HOW TO COMPLETE THIS TASK ▸
Whenever a line of the data below holds the string "Comerica", copy that line.

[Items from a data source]
● ● ●

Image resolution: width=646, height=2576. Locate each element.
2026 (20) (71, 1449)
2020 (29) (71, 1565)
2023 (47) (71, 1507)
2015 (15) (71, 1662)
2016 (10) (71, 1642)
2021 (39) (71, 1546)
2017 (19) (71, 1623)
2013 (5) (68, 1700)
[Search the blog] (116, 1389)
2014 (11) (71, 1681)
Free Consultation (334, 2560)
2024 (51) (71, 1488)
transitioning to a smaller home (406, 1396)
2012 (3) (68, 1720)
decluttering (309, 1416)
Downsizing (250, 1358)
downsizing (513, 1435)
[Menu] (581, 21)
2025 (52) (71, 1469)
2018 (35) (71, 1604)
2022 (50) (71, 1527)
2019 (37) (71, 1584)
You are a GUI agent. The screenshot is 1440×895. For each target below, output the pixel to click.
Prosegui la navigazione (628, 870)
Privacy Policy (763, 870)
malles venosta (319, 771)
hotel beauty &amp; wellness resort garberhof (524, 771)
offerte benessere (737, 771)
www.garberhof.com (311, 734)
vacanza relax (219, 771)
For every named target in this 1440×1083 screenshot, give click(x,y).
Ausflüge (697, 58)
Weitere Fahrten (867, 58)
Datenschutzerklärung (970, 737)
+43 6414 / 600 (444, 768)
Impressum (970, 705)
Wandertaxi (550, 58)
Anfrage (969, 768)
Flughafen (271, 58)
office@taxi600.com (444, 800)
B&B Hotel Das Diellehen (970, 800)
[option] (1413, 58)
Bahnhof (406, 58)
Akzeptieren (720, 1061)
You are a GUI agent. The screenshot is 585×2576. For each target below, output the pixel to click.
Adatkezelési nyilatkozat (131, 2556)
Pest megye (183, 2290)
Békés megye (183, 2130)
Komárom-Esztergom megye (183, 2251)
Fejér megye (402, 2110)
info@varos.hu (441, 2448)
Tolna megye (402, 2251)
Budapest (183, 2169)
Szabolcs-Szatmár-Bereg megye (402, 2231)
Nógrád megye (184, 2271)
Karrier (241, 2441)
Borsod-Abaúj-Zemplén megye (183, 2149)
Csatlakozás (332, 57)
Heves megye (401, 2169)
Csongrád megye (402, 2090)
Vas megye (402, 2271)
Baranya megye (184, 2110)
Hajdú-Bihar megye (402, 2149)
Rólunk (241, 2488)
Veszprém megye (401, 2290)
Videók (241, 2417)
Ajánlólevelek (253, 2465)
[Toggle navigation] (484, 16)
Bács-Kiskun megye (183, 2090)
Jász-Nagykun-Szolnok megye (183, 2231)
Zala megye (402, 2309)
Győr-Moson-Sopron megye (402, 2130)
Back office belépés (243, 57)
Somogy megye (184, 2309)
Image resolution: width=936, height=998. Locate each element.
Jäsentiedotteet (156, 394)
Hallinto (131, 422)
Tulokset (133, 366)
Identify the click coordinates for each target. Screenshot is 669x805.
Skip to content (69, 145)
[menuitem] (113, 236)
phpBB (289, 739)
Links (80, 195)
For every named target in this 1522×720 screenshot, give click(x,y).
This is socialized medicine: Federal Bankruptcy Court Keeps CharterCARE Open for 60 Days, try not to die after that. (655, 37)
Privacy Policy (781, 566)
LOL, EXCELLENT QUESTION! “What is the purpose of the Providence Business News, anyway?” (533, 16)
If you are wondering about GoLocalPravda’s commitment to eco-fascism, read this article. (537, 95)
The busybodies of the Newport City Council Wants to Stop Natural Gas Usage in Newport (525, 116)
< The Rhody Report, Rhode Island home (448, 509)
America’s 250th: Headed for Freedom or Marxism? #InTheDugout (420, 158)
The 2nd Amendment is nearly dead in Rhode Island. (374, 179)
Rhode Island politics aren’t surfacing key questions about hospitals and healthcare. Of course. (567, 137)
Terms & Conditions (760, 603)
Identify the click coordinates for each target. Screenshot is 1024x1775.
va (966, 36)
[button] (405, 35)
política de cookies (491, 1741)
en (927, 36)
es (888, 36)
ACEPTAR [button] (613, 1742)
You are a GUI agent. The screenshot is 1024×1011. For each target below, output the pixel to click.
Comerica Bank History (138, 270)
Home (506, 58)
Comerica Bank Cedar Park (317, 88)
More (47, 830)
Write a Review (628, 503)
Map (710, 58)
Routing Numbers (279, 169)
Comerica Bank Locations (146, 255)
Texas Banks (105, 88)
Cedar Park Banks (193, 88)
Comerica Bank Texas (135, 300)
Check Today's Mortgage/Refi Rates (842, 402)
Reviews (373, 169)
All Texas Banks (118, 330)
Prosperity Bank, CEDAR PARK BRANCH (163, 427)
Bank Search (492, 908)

● ● ●

ANSWER TO THE PROBLEM ▸
Comerica Bank History (138, 270)
Comerica Bank Cedar Park (317, 88)
Comerica Bank Locations (146, 255)
Comerica Bank Texas (135, 300)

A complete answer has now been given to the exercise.